Magnitude-Modulated Equivariant Adapter for Parameter-Efficient Fine-Tuning of Equivariant Graph Neural Networks¶

Conference: AAAI 2026 arXiv: 2511.06696 Code: https://github.com/CLaSLoVe/MMEA Area: Graph Learning Keywords: Equivariant Graph Neural Networks, Parameter-Efficient Fine-Tuning, Molecular Potential Energy Prediction, Spherical Harmonics, PEFT

TL;DR¶

This paper proposes MMEA (Magnitude-Modulated Equivariant Adapter), a lightweight parameter-efficient fine-tuning method for spherical-harmonic-based equivariant GNNs. By employing scalar gating to independently modulate feature magnitudes along "order–multiplicity" channels, MMEA achieves state-of-the-art molecular potential energy prediction accuracy—surpassing both ELoRA and full fine-tuning—while strictly preserving equivariance and using fewer trainable parameters.

Background & Motivation¶

Equivariant GNNs and Molecular Potential Energy Prediction¶

Density Functional Theory (DFT) is the standard computational approach in chemistry and materials science, but its cubic computational complexity limits large-scale simulation. Deep learning molecular potential energy models (e.g., MACE, NequIP, Equiformer) accelerate simulation by learning interatomic potentials while maintaining quantum mechanical accuracy.

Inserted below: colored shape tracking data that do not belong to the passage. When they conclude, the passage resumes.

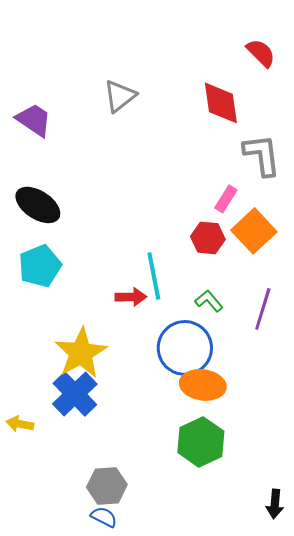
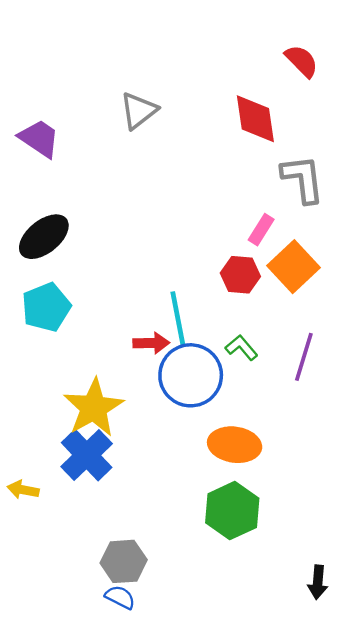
black ellipse: (38, 205) -> (44, 237), turned -72
blue circle: (185, 348) -> (191, 375), moved

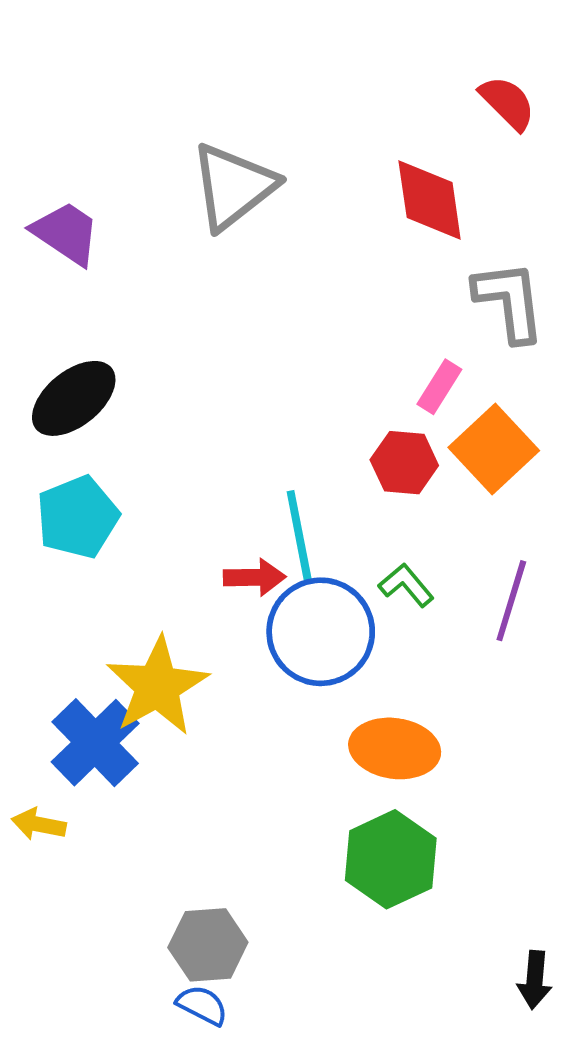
gray triangle: (139, 111) -> (233, 186), size x1.4
blue cross: (87, 455) -> (95, 743), moved

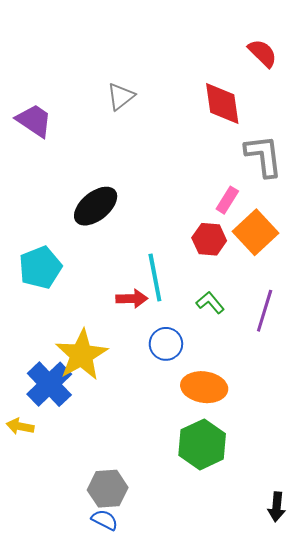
gray triangle: (233, 186) -> (121, 96), size x0.6
black ellipse: (74, 398) -> (96, 206), moved
blue circle: (321, 632) -> (166, 344), moved, size x0.6

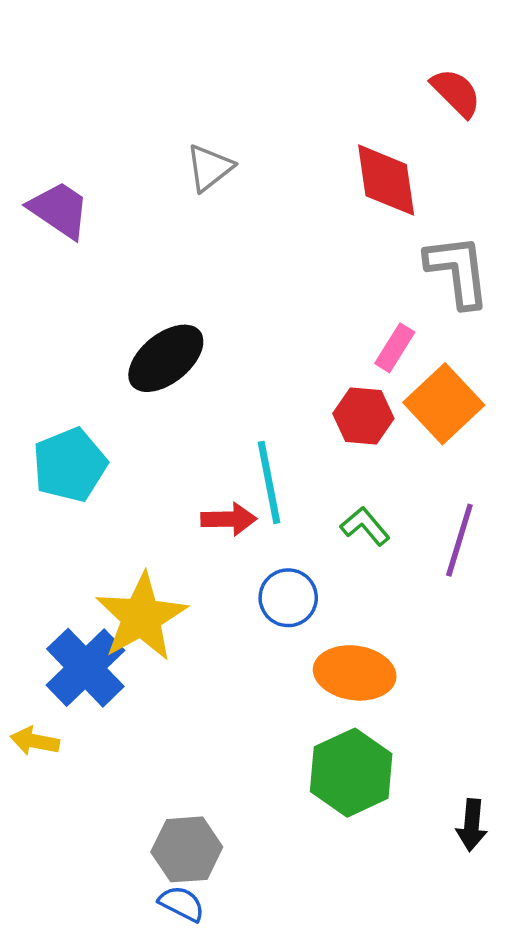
black arrow: (277, 507) -> (472, 825), moved

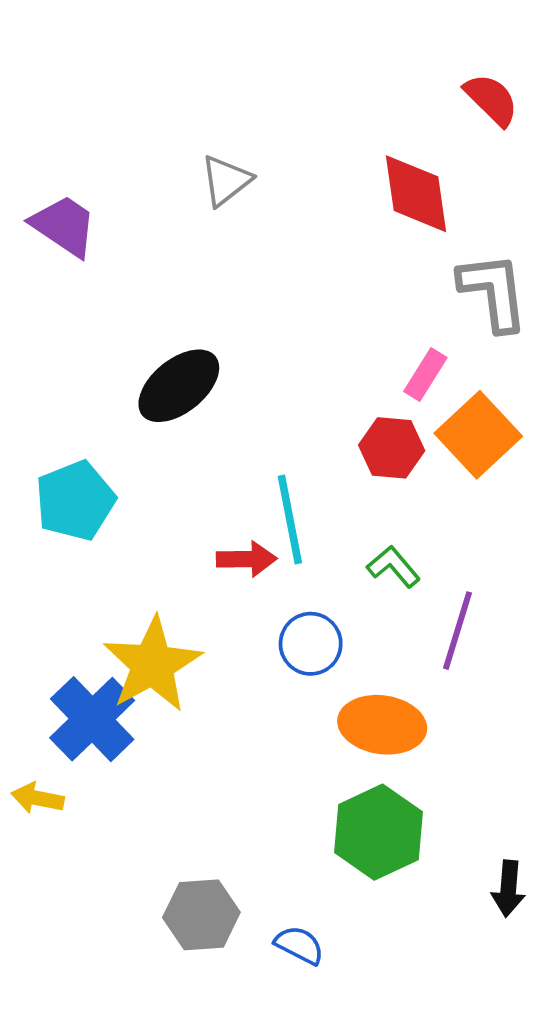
purple line: (459, 540) -> (457, 631), moved
blue semicircle: (182, 904) -> (299, 945), moved

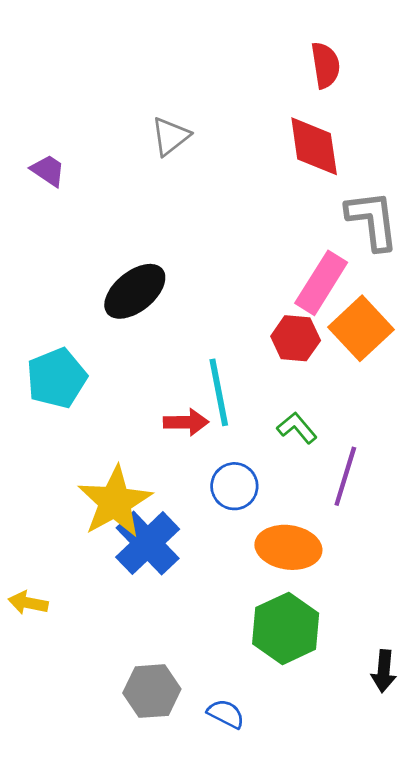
red semicircle: (491, 100) -> (325, 65), moved, turned 36
purple trapezoid: (64, 226) -> (48, 170), size x0.7
pink rectangle: (425, 374) -> (321, 283), size x1.6
blue cross: (92, 719) -> (148, 543), moved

Among these, spherical-harmonic-based equivariant GNNs are particularly powerful: - They intrinsically respect rotational, translational, and permutation symmetries. - They can model high-order physical information (not limited to scalars, but also vectors and higher-order tensors). - They are highly sample-efficient: chemical accuracy can be achieved with only hundreds to thousands of local structures.

Necessity and Challenges of Fine-Tuning¶

When the target system is underrepresented in pre-training data (e.g., rare chemical configurations), the accuracy of pre-trained models degrades. Fine-tuning can recover accuracy on small-scale task-specific data, but:

Risks of full fine-tuning: overfitting and catastrophic forgetting.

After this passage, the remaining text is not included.